Saved entries:
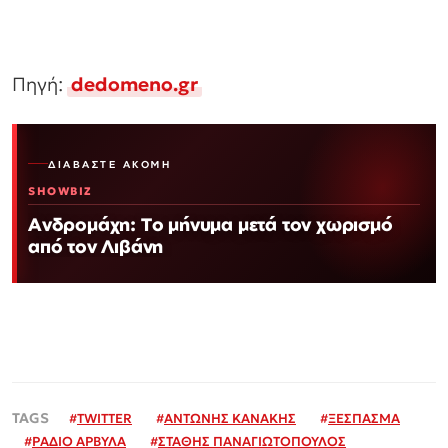
Πηγή:
dedomeno.gr
ΔΙΑΒΆΣΤΕ ΑΚΌΜΗ
SHOWBIZ
Ανδρομάχη: Το μήνυμα μετά τον χωρισμό
από τον Λιβάνη
#
TWITTER
#
ΑΝΤΩΝΗΣ ΚΑΝΑΚΗΣ
#
ΞΕΣΠΑΣΜΑ
#
ΡΑΔΙΟ ΑΡΒΥΛΑ
#
ΣΤΑΘΗΣ ΠΑΝΑΓΙΩΤΟΠΟΥΛΟΣ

* _WHAT NEEDS TO BE DONE_:
Repeat the records word for word. Leave out whatever pictures they hold.

* _RESPONSE TO THIS EXERCISE_:
Πηγή:
dedomeno.gr
ΔΙΑΒΆΣΤΕ ΑΚΌΜΗ
SHOWBIZ
Ανδρομάχη: Το μήνυμα μετά τον χωρισμό
από τον Λιβάνη
#
TWITTER
#
ΑΝΤΩΝΗΣ ΚΑΝΑΚΗΣ
#
ΞΕΣΠΑΣΜΑ
#
ΡΑΔΙΟ ΑΡΒΥΛΑ
#
ΣΤΑΘΗΣ ΠΑΝΑΓΙΩΤΟΠΟΥΛΟΣ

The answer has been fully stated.